The joy of Japanese superstar whisky Yamazaki Mizunara 2017 Edition, yours for just £1,000 a bottle

 
Simon Thomson

Last January, in Hong Kong, a bottle of Yamazaki 50 year-old single malt set a new record for Japanese whisky at auction. It sold for £209,740 – more than twice the high estimate – and a thrilled Sotheby’s Wine specialist said this illustrated “a whisky market in full swing”.

Yamazaki is the flagship single malt of the legendary House of Suntory, produced at (and named for) the oldest distillery in Japan. And while spending more than £200,000 on a bottle is unimaginable for most whisky lovers, some of Suntory’s most exclusive and exquisite single malts are tantalisingly attainable.

One such is the Yamazaki Mizunara 2017 Edition. Released in London last September, this expression is restricted to 5,000 bottles worldwide, so while it launched with a recommended retail price of £1,000, you would be lucky to find a bottle for under £2,500 now.

But it’s the scarcity and novelty that make it so appealing. Mizunara is a subspecies of Asian oak (Quercus mongolica), which, despite being slow-growing, prone to leaking, hard to source, and extremely costly compared to European or American varieties, has magical properties for the maturation of whisky.

Suntory, which is now active in conserving the trees, first made mizunara casks out of necessity, when the Second World War made the import of foreign oak impossible, and although initial results were unimpressive, they discovered that in the longer term (after almost two decades in the barrel), the effects of mizunara were alchemical, transforming the raw spirit into a rich golden liquid, with a flavour that is uniquely Japanese.

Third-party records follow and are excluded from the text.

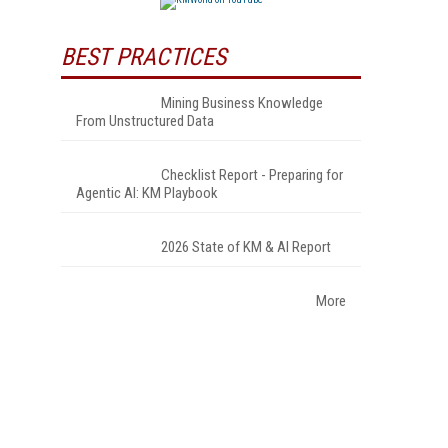
BEST PRACTICES
Mining Business Knowledge
From Unstructured Data
Checklist Report - Preparing for
Agentic AI: KM Playbook
2026 State of KM & AI Report
More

The distiller’s tasting notes say that the nose of this edition is “a rich and elegant fragrance, aloe wood, cinnamon”, the palate is “a condensed sweetness, silky texture, dry fruits, coconut, orange marmalade”, and the finish “a distinctive spiciness... with Japanese incense, aloe wood, cinnamon, and tartness”. But for me, it’s like full-mouth kissing a still flaming Christmas pudding; candied figs and sultanas all the way down. And while it lingers long on the tongue, in the mind it lingers longer.